Andrew Vs. “Wild Love” by Smog

TAG: Great
Released: March 1995

I’ve gone through more drafts of this review than I have of anything I’ve done, maybe even more than my professional calibers of editing. It’s not really because this album is super hard to talk about — it’s because there’s a lot to say and interpret. I’ve had many listening sessions of this record to the point of having several different and tiny memories for what the album feels like. It’s an actual diary by an emotionally disturbed and incomplete human being. It is the finality of Bill Callahan’s weirdness, its peak, his shaping into musical appropriation. Wild Love is just a bunch of things.

This “bunch of things” happens to contain one of the most memorable songs of Callahan’s varied and dedicated career. “Bathysphere”, a drum-machine backed song, which introduces the record, quickly forms into its own sprawling-yet-grounded masterpiece, and at this point in his library, no song matched up to such breadth as “Bathysphere” did. It was different, thought-out, beautiful, and simply a powerful rock song, something that he had not quite gotten to do. It is such a dark horse of a song that it makes the rest of the record a completely different and jarring experience, more in-line with what you could probably expect from 1995 Smog with more ambition and a better production set up.

There’s one song on this album that really gets to me in kind of a rotten way. “Sweet Smog Children”  has a difficult-to-understand prerogative surrounding it — it’s creepy and puts Callahan in this character that is not likable at all. In fact, he has played quite unlikable characters on his albums thus far, but this is sinister. He talks about wishing to talk to “sweet smog children”, to touch them, to never be away from them. Whatever mythical purpose the song is meant to serve is blinded and replaced by these indie-rock, ironically fucked up, pedophiliac  undertones. Whatever is meant, it doesn’t matter. It’s bad. Then we’re thrusted from this crippling mental blow into this count off of a cocky piano ballad track, light-hearted and comparatively carefree. It expects recovery with no remorse.

The weird themes on Wild Love have their place and sometimes conveniently dissipate into really solid experiences at just the right times. The madness descension from the hilariously cheap sounding “The Emperor” and drunken reflections of “Limited Capacity” is confirmed when the listener is brought back to musical consciousness on “It’s Rough”, the second best track on Wild Love. It controls a similarly breezy vibe to “Bathysphere” but has a different, more Smog-ready message of openly being acceptive in regards to introspection. The difference here is that it’s a well-written song outside its aesthetic and lyrical tone. At this point in the album, normalcy has been achieved, but then Callahan slowly appears giving into the madness. “Sleepy Joe” is manic and percussive. It’s pretty loud compared to the rest of the record, but loudness is matched by psychedelics in “The Candle”, which is oddly spiritual, but at the same time, there is something false and unreal about his promises and words. The song feels like a scene that never happened in the film itself — be it a flashback, dream sequence, or daydream reflection. It’s kind of genius, the way it works.

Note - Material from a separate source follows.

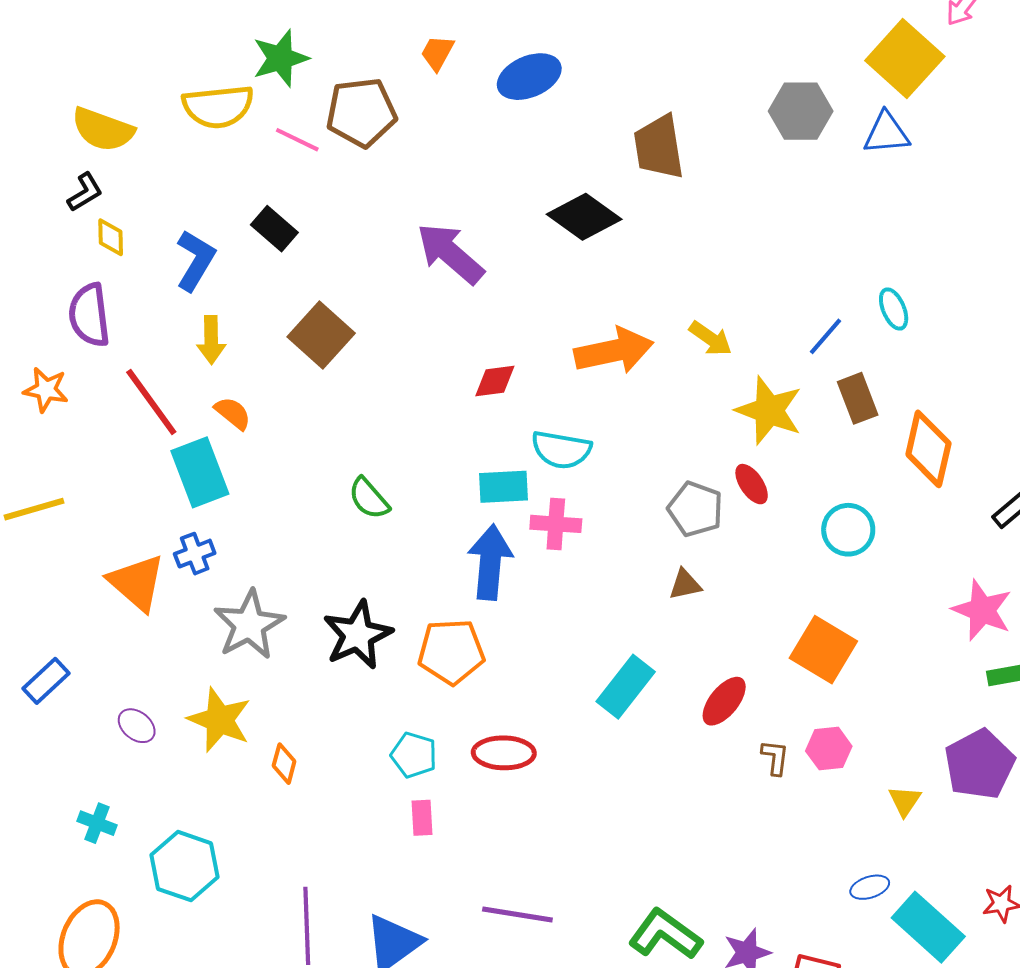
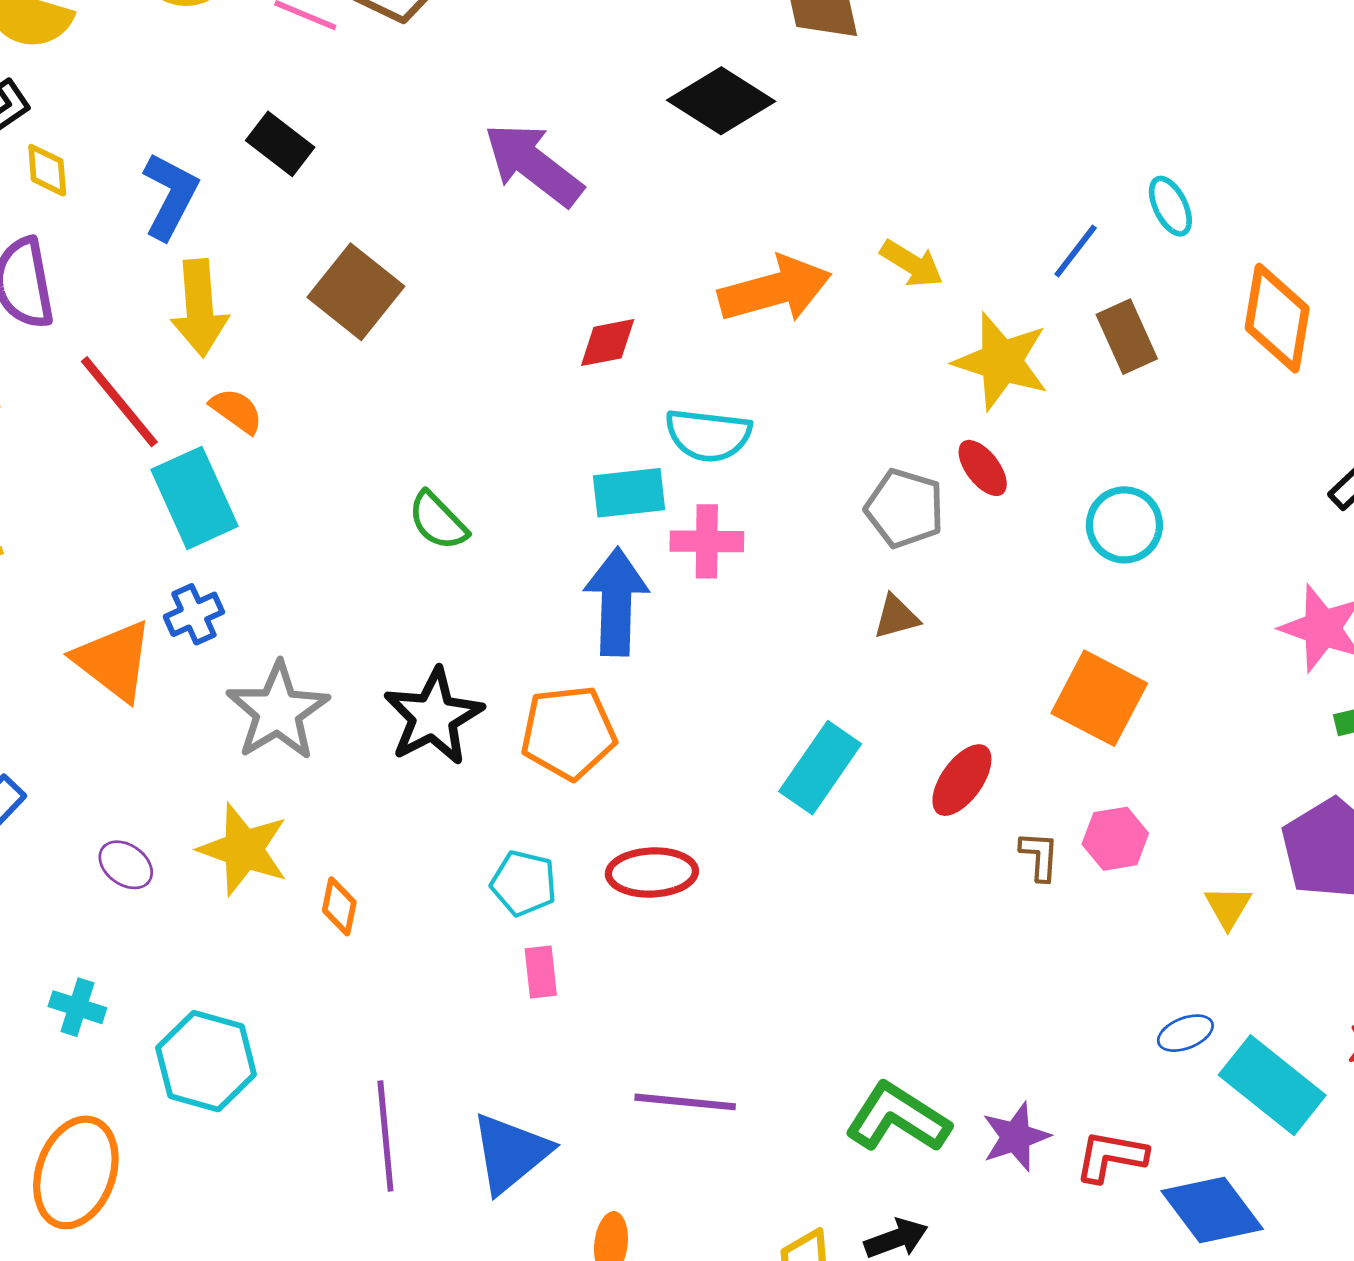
yellow arrow: (211, 340) -> (199, 308), size x1.4
orange diamond: (928, 449) -> (1277, 318), moved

“Prince Alone In The Studio” is the album’s apex and combination of each of the song’s major properties — the rock song feel of “Bathysphere” and “It’s Rough”, the psychotics of “Be Hit”, “Sweet Smog Children”, and “The Candle”. It’s a burst that lasts seven minutes and allows the album to end on a somewhat controlled note with “Goldfish Bowl”, an anthem that just breezes by with maximum conclusion, which, by 1995 was a difficult concept for Smog. For Bill, satisfaction didn’t happen quite yet.